PEKİ ÇÖZÜM ÖNERİLERİ NELER?
Dr. Levent Bilir, hava kirliliğinin önlenmesi için öncelikle rüzgar, güneş, jeotermal ve biyogaz kaynaklı enerji kaynakları ile doğal gazın kullanımının artması gerektiğini ifade etti. Bunun için devletin çeşitli teşvik programları hazırlamasının faydalı olacağını belirten Bilir, "Özellikle göç alan şehirlerde nüfusun artması nedeniyle plansız şehirleşme ve yeşil alanların azalması da hava kirliliği açısından olumsuzluk oluşturuyor. Sanayileşmenin şehre yakın yerlerde bulunması ve trafikteki araç sayısının fazlalığı da hava kirliliğinin insan sağlığı için ciddi problemler oluşturabilecek boyutlara ulaşmasında etken" dedi.

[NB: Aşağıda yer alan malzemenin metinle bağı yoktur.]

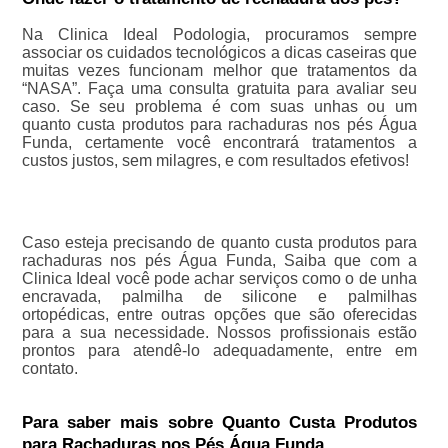
Na Clinica Ideal Podologia, procuramos sempre
associar os cuidados tecnológicos a dicas caseiras que
muitas vezes funcionam melhor que tratamentos da
“NASA”. Faça uma consulta gratuita para avaliar seu
caso. Se seu problema é com suas unhas ou um
quanto custa produtos para rachaduras nos pés Água
Funda, certamente você encontrará tratamentos a
custos justos, sem milagres, e com resultados efetivos!
Caso esteja precisando de quanto custa produtos para
rachaduras nos pés Água Funda, Saiba que com a
Clinica Ideal você pode achar serviços como o de unha
encravada, palmilha de silicone e palmilhas
ortopédicas, entre outras opções que são oferecidas
para a sua necessidade. Nossos profissionais estão
prontos para atendê-lo adequadamente, entre em
contato.
Para saber mais sobre Quanto Custa Produtos
para Rachaduras nos Pés Água Funda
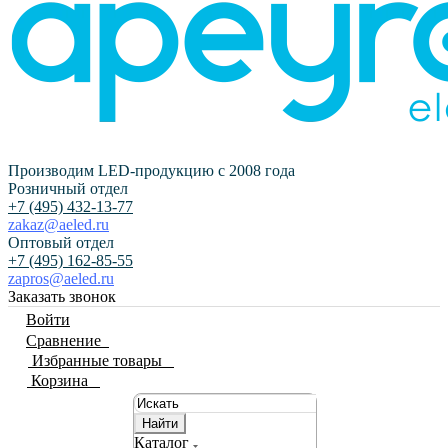
Производим LED-продукцию с 2008 года
Розничный отдел
+7 (495) 432-13-77
zakaz@aeled.ru
Оптовый отдел
+7 (495) 162-85-55
zapros@aeled.ru
Заказать звонок
Войти
Сравнение
0
Избранные товары
0
Корзина
0
Найти
Каталог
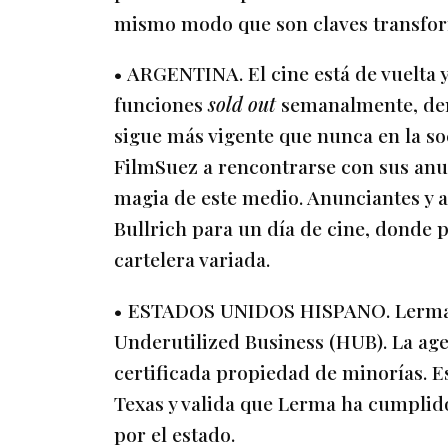
mismo modo que son claves transform
• ARGENTINA. El cine está de vuelta 
funciones
sold out
semanalmente, dem
sigue más vigente que nunca en la soc
FilmSuez a rencontrarse con sus anunc
magia de este medio. Anunciantes y ag
Bullrich para un día de cine, donde p
cartelera variada.
• ESTADOS UNIDOS HISPANO. Lerma re
Underutilized Business (HUB). La ag
certificada propiedad de minorías. E
Texas y valida que Lerma ha cumplido
por el estado.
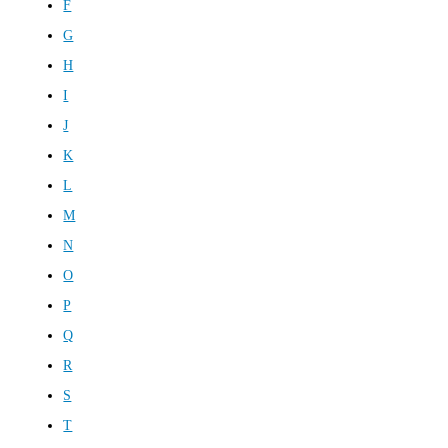
F
G
H
I
J
K
L
M
N
O
P
Q
R
S
T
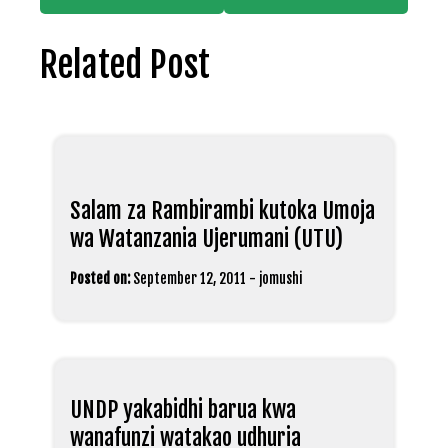
Related Post
Salam za Rambirambi kutoka Umoja
wa Watanzania Ujerumani (UTU)
Posted on:
September 12, 2011
-
jomushi
UNDP yakabidhi barua kwa
wanafunzi watakao udhuria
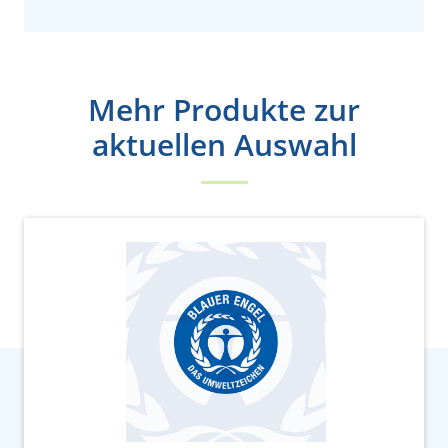
Mehr Produkte zur
aktuellen Auswahl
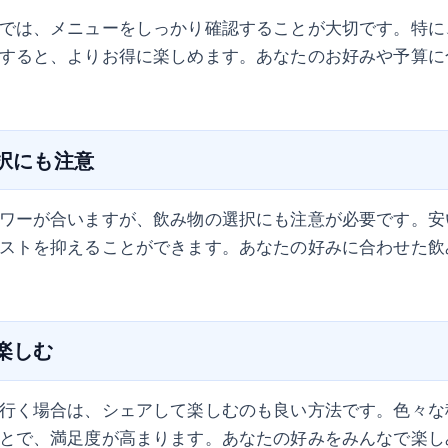
では、メニューをしっかり確認することが大切です。特に
すると、よりお得に楽しめます。あなたのお好みや予算に
選択にも注意
ワーが合いますが、飲み物の選択にも注意が必要です。安
ストを抑えることができます。あなたの好みに合わせた飲
て楽しむ
行く場合は、シェアして楽しむのも良い方法です。色々な
とで、満足度が高まります。あなたの好みをみんなで楽し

Meteorolojik etkenlerin de olumsuz etkiyi artırdığını kaydeden Levent Bilir, "Yüksek basınç etkisiyle kirli hava yükselip dağılamadığı için zehirli gazların ve partiküler maddelerin yere doğru çöktüğü gözleniyor. Fosil yakıtların yakılmasıyla, havaya karbon dioksit, karbon monoksit, azot oksit, kükürt dioksit gibi gazlarla birlikte partiküler kirleticiler de yayılıyor. Bilinçsiz yakıt ve kalitesiz kömür kullanımı, doğalgaza geçiş imkanı olup da hala katı yakıt tercih eden merkezi sistem binalar, kaloriferlerin ehil kişiler tarafından yakılmaması, bacalarda filtre sisteminin bulunmaması gibi etkenler de bunu artırıyor" diye konuştu.
Uzmanlar, hava kirliliği azaltmak için yapılması gerekenler şöyle açıkladı:
"Yenilenebilir enerji kaynaklarını kullanmak, kaliteli, ısıl değeri yüksek ve daha az hava kirliliğine neden olacak yakıtları tercih etmek, SO2 ve partikül madde emisyonu oluşturmadığı için jeotermal enerji kullanımını artırmak, sıcak su üretimi için güneş enerjili ısıtma sistemlerini tercih etmek, binalarda ısı yalıtımı yapmak, ortam sıcaklığını gereğinden fazla yükseltmemek, kaloriferlerin eğitimli kişilerce yakılması, periyodik bakım yaptırılması, bacaların zamanında temizliği, kömür depoları ve kaloriferli apartmanların denetim altına alınması ile kalitesiz yakıt kullanımını engellemek, mümkünse doğalgaz dönüşümlerini sağlamak, şehirdeki yeşil alanları genişletmek, enerjiyi verimli ve tasarruflu kullanmak."